Best I can tell it makes a nice water white honey and lots of it.

When I disced the vetch area it was very noticeable how the disc would go deeper into the ground. I makes a major soil improvement.


----------



## dragonfly

My experience with hairy vetch locally is that bees don't work it much. There's probably preferable sources blooming in this area at the same time. It is easy to grow and comes back readily from seed, though.


----------



## mendocino queen honey

*white honey from vetch*

We usually get a nice crop of yellow of white honey from purple, common and hairy vetch. really, our first crop of the year. Has a vanilla/ansise flavor to my palete.

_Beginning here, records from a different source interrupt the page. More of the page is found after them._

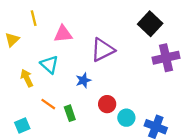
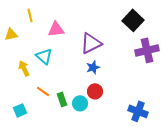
yellow triangle: (12, 40) -> (11, 34), turned 32
blue star: (83, 80) -> (93, 67), moved
cyan circle: (126, 118) -> (80, 103), moved

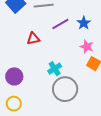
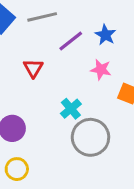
red triangle: (33, 39) -> (33, 68), turned -40
pink star: (87, 47) -> (101, 70), moved

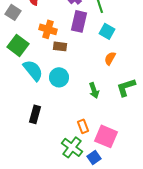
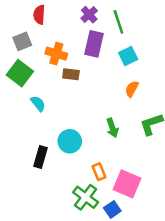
gray square: (13, 12) -> (22, 41), moved, turned 35
cyan square: (107, 31) -> (128, 56), turned 35
cyan semicircle: (33, 70) -> (38, 103), size x0.6
cyan circle: (59, 77) -> (70, 141), moved

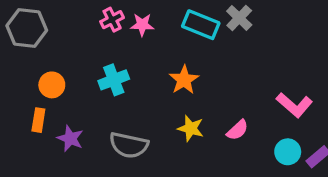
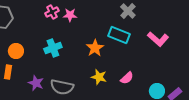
cyan rectangle: (201, 25) -> (119, 35), moved
pink L-shape: (294, 105) -> (158, 39), moved
purple star: (70, 138) -> (36, 83), moved

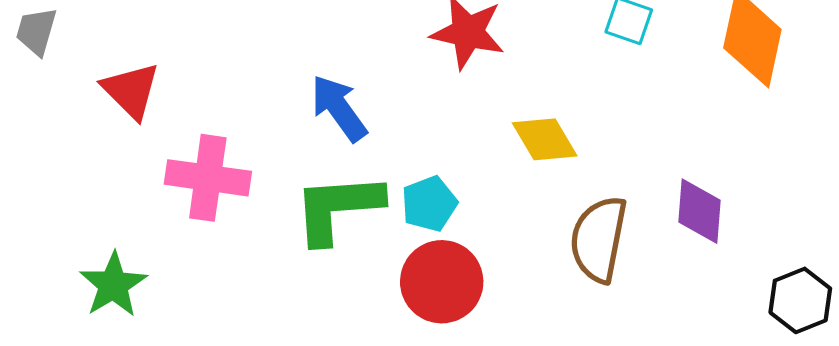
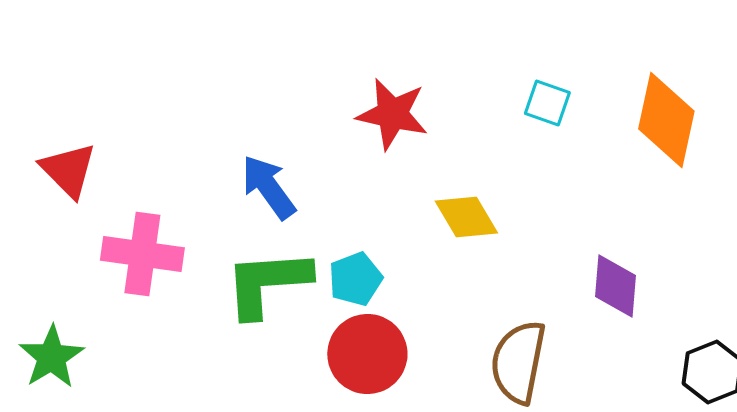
brown semicircle: (599, 239) -> (518, 362), moved

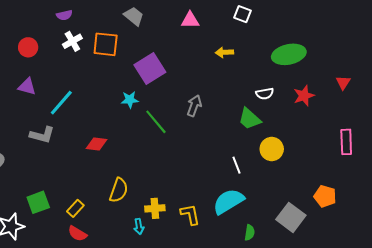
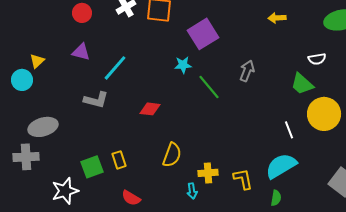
yellow circle: (272, 149) -> (324, 114), size x1.4
yellow rectangle: (75, 208) -> (119, 160), moved, turned -60
green semicircle: (250, 233) -> (276, 198), moved

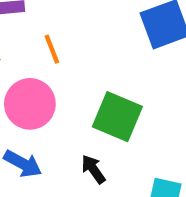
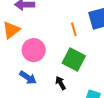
orange line: (52, 49) -> (74, 29), moved

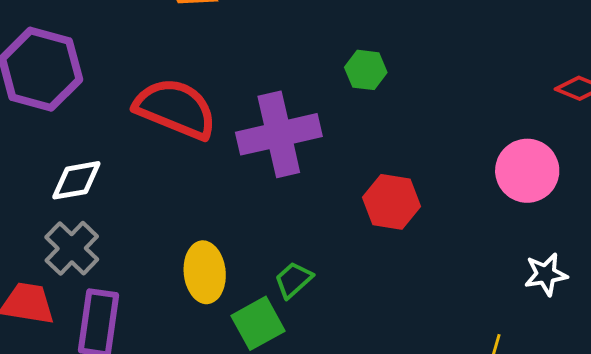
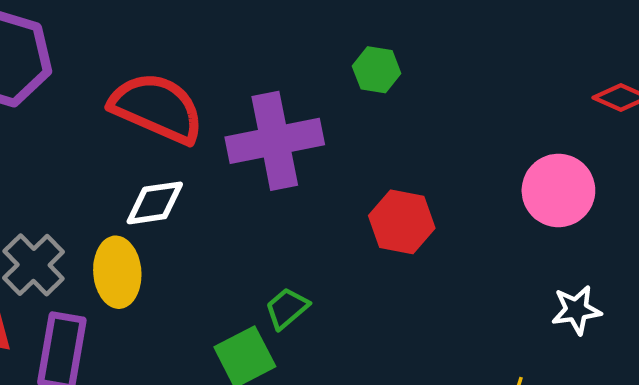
white diamond: (76, 180) -> (155, 203), moved
yellow ellipse: (205, 272) -> (117, 272), moved

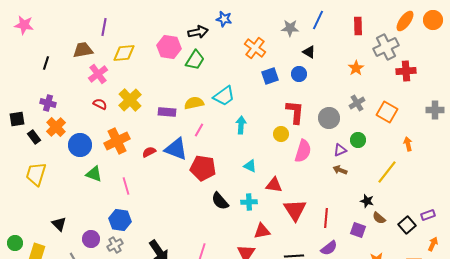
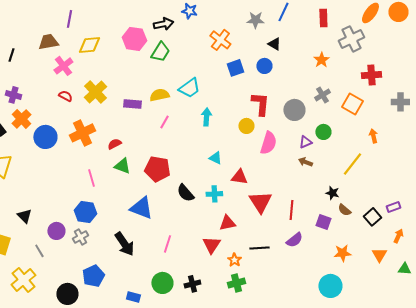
red cross: (406, 71) -> (371, 75), moved
blue triangle: (176, 149) -> (141, 208), moved
red pentagon: (203, 168) -> (157, 169), moved
green triangle: (94, 174) -> (122, 166), moved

You'd have to plant at least a couple of acres of it to see any of the honey-imo. It is planted by Cal-trans along the highways- i guess to help control erosion.

Matt


----------



## cow pollinater

In my experiance, hairy vetch has been quite fickle. At one place the bees work it quite well in the mornings and late afternoon but at another place just five miles away they won't touch it even when there is nothing coming in.


----------



## BjornBee

Hairy and Purple vetch are good nectar sources (Except at Cow pollinator's place. I heard it was fickle.) Crown vetch does not have a nectar source.


----------



## Myron Denny

Is there somewhere we can compare the amount and quality of the honey made from different plant sources?
Possible honey source crops:
Hairy Vetch was the standard here for years, now you don't see it at all.
Anyone had experience with Arrowleaf clover for honey production?
Canola acording to what I read tends to crystalize too quick.
Is there any crop that will compare with Hairy Vetch for quality and quantity?
Almost all legumes require soil that is not acid, our Co Agent says 6.0 PH.


----------



## Ted n Ms

I think it's the difference in the ph of the soil. Probably needs a low ph.


----------



## soupcan

Not at all uncommon to see Vetch nectar dry up in the heat of the day.
Sometimes the bees will become real mean real fast when this happens.
Also it seems that bees will vist more often vetch that is planted on better quality soil than the poorer soils.


----------



## Jaseemtp

Dragonfly how well does the vetch do in our area? 
When is the best time to plant it?


----------



## bradley39482

hey ya'll
i dont know much about vetch, but white clover does very good for bee's and the soil, not to mention deer! lol but white clover puts nitrogen back into the soil and grows very well even in high ph soils. i planted a 1 acre plot of clover and rye grass together and the clover really helps the grass! it is also very good for the soil in preventing erosion, the bee's make a very good honey from the clover, the down side to clover is that it is expensive.


----------



## Ross

Around here i get loads of water clear honey and fast draw of snow white comb.


----------